> _Problem details_
Before you return the lines below, strip out any images and keep every word as written.

Stored data entries

☆ ☆ ☆ ☆

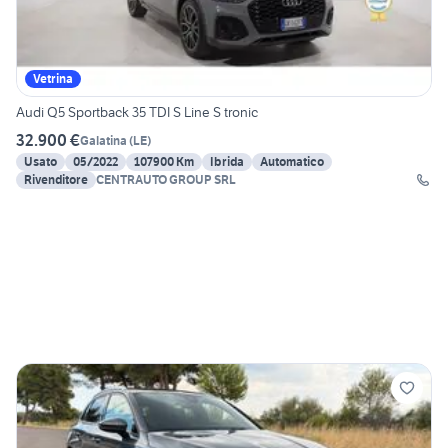
Vetrina
Audi Q5 Sportback 35 TDI S Line S tronic
32.900 €
Galatina
(
LE
)
Usato
05/2022
107900 Km
Ibrida
Automatico
Rivenditore
CENTRAUTO GROUP SRL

☆ ☆ ☆ ☆

> _Task result_
Vetrina
Audi Q5 Sportback 35 TDI S Line S tronic
32.900 €
Galatina
(
LE
)
Usato
05/2022
107900 Km
Ibrida
Automatico
Rivenditore
CENTRAUTO GROUP SRL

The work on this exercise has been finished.